June 1st, 2016, Promulgated by Diane Harris

Admittedly, my prior post  (raging or quibbling, depending on your viewpoint) did not attract much comment.  But that wasn’t the expectation in writing about key verses being left out (or added) in the liturgy.  I don’t go looking for them; they drop on me as both unwanted and repugnant.  Why write?  Perhaps only to “rage, rage against the dying of the light.”  Thank you, D.T.

That said, here, then,  is the next “Irony”, one pointed out to me by friends, who left it to fester in anticipation of my pen, uhh …  keyboard.  At the EF (Latin) Mass last Sunday, we heard the beautiful Corpus Christi readings.  The Epistle was 1 Corinthians 11: 23-29.  Surprisingly (because many times the readings are very different), the Second Reading in the Novus Ordo was 1 Corinthians 11: 23-26. Seeing this juxtaposition, the question comes to mind: “After (presumed) centuries of  reading verses 27-29 in the Corpus Christi liturgy, why does the Novus Ordo drop the last three verses?  Are the words redundant? confusing? mistranslated?  Hardly.

After Paul’s assertion that what he received from the Lord he also handed on to us, and Paul’s specific quote of the words of consecration, with Christ’s command to do the same in remembrance of Him, Paul adds the three verses which are dropped in the Novus Ordo Reading:

From the NAB (which would be the translation to be used in the Ordinary Form of the Mass), these are the three omitted verses:

27. “Therefore whoever eats the bread or drinks the cup of the Lord unworthily will have to answer for the body and blood of the Lord.
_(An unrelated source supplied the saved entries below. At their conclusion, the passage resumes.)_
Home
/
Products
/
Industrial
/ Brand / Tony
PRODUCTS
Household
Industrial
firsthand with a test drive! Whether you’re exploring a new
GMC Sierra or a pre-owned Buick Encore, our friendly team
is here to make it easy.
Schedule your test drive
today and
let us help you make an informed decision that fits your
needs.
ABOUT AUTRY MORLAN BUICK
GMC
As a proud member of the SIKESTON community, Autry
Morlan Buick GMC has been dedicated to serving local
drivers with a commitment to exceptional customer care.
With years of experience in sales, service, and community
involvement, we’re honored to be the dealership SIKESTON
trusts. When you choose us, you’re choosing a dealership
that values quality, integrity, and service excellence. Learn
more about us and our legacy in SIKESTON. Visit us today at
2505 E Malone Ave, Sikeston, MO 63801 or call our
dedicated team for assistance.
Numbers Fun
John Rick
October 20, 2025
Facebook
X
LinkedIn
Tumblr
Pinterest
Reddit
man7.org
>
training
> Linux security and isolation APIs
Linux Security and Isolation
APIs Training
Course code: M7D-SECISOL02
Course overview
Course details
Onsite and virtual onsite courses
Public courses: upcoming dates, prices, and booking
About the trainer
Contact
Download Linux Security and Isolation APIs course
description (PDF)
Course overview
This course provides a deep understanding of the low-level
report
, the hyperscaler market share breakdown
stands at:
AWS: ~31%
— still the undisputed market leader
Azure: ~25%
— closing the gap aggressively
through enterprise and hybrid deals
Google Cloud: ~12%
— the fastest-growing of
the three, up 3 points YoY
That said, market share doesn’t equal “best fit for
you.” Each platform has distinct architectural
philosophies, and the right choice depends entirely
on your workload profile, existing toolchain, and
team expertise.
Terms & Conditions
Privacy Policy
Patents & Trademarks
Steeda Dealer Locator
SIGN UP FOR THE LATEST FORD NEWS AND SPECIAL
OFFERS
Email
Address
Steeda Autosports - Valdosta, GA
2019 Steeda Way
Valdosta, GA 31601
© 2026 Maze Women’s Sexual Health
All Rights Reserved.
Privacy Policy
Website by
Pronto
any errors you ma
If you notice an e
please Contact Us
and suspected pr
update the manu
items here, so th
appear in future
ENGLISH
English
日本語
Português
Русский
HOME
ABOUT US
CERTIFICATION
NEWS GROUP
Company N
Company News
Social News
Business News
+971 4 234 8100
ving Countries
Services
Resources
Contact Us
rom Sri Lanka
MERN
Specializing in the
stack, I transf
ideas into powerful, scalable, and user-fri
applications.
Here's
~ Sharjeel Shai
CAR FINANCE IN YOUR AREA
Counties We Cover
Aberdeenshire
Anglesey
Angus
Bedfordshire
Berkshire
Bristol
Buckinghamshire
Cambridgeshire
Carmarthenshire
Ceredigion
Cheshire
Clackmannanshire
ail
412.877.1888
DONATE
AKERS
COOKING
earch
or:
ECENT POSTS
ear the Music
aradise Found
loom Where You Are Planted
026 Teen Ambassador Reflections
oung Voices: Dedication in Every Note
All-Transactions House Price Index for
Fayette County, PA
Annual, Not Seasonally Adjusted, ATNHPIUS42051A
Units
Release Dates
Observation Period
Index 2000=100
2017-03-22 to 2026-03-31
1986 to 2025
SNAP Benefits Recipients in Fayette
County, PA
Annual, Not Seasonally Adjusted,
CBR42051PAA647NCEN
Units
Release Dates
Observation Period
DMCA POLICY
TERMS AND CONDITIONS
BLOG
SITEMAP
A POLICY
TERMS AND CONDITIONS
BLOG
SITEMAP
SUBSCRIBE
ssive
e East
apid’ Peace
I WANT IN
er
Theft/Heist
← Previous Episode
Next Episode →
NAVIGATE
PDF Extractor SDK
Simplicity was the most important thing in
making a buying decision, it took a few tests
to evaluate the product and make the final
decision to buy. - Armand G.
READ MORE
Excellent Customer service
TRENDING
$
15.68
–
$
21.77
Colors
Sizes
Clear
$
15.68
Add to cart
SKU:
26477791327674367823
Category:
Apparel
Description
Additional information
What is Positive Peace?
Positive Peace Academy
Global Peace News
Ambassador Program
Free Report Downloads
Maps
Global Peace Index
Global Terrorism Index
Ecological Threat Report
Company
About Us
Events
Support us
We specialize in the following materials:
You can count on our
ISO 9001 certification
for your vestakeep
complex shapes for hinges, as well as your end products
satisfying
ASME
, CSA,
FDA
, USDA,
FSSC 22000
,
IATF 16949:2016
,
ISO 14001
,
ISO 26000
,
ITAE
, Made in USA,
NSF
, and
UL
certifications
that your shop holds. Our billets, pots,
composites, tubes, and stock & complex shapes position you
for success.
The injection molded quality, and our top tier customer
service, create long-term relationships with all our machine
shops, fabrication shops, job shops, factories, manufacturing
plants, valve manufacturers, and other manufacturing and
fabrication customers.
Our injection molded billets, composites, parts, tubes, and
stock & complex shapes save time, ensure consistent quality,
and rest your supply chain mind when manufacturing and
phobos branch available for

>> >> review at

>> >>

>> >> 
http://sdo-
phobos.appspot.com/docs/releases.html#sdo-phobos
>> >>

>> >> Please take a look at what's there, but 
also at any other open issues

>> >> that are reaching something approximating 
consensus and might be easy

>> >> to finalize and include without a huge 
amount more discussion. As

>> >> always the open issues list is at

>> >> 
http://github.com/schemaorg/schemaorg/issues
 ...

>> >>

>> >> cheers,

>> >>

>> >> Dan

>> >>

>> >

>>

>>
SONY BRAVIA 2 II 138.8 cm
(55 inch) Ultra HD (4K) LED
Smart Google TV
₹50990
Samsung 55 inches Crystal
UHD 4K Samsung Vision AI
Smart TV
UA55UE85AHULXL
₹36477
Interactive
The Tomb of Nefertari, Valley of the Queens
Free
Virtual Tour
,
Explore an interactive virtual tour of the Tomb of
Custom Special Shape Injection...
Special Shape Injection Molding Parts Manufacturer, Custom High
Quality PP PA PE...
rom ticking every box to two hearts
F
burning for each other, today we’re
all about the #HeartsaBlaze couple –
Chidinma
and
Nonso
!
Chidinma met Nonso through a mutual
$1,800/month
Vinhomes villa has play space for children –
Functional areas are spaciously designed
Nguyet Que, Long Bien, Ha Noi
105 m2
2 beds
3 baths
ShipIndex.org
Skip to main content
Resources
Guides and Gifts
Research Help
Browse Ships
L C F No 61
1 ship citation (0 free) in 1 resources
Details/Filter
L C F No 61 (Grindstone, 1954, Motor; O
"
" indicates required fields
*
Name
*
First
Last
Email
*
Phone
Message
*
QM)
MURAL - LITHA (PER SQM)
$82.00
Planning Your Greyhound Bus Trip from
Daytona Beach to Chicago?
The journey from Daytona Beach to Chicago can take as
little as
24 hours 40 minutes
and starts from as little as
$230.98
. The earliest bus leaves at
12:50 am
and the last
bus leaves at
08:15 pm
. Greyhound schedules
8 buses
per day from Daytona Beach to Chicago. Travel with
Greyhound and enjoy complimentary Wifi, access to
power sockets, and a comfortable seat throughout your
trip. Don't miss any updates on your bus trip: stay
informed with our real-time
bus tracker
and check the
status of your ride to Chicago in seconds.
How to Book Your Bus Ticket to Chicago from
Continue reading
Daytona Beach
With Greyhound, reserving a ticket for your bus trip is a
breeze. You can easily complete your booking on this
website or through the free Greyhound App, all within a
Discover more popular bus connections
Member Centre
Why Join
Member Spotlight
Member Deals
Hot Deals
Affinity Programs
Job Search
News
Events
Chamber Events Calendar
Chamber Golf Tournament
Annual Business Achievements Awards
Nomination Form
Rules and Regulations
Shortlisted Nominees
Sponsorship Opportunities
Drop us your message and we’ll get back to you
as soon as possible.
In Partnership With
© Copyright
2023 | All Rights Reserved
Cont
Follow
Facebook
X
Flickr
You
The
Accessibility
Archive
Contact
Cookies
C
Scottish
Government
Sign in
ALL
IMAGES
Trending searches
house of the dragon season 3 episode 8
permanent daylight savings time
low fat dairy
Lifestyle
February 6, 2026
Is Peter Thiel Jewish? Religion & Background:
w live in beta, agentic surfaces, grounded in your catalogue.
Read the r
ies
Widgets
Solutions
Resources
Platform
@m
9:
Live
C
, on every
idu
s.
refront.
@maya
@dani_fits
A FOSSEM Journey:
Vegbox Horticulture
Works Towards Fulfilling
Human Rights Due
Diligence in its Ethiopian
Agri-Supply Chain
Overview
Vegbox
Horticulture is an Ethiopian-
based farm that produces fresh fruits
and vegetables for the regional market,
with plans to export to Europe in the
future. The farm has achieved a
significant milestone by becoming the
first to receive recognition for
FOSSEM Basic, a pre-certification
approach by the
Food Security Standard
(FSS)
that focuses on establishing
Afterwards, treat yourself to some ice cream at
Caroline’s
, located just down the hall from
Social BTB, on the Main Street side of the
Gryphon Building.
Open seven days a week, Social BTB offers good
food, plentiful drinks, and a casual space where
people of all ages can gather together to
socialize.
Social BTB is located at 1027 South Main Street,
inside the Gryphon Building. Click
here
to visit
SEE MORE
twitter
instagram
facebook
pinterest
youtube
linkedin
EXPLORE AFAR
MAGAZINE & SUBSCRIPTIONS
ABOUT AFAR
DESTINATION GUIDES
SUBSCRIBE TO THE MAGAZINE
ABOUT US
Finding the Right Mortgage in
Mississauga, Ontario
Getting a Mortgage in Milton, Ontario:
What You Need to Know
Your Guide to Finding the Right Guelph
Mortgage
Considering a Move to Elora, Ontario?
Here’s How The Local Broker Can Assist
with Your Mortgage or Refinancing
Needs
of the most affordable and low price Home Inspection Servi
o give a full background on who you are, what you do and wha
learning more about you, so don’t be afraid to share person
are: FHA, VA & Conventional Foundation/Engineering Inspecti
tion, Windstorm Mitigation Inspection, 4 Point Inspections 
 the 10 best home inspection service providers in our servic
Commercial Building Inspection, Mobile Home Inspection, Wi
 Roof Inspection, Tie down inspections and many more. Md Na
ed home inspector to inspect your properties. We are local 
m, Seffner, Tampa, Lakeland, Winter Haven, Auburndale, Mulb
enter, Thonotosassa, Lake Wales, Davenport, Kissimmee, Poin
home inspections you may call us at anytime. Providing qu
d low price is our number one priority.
28.  A person should examine himself, and so eat the bread and drink the cup.

29. For anyone who eats and drinks without discerning the body, eats and drinks judgment — on himself.” 

For all the railing today about lack of catechesis, about Synod attendees who would argue for unreconciled adulterous sinners to receive Holy Communion, and with the decline in Mass attendance due to lack of even ‘discerning’ what is the essence of the Mass, it boggles the mind that those three verses are omitted in the Sunday reading.  One can only hope that celebrants, all without the power to change the readings, at least had no doubt about a subject for preaching.  Or did they?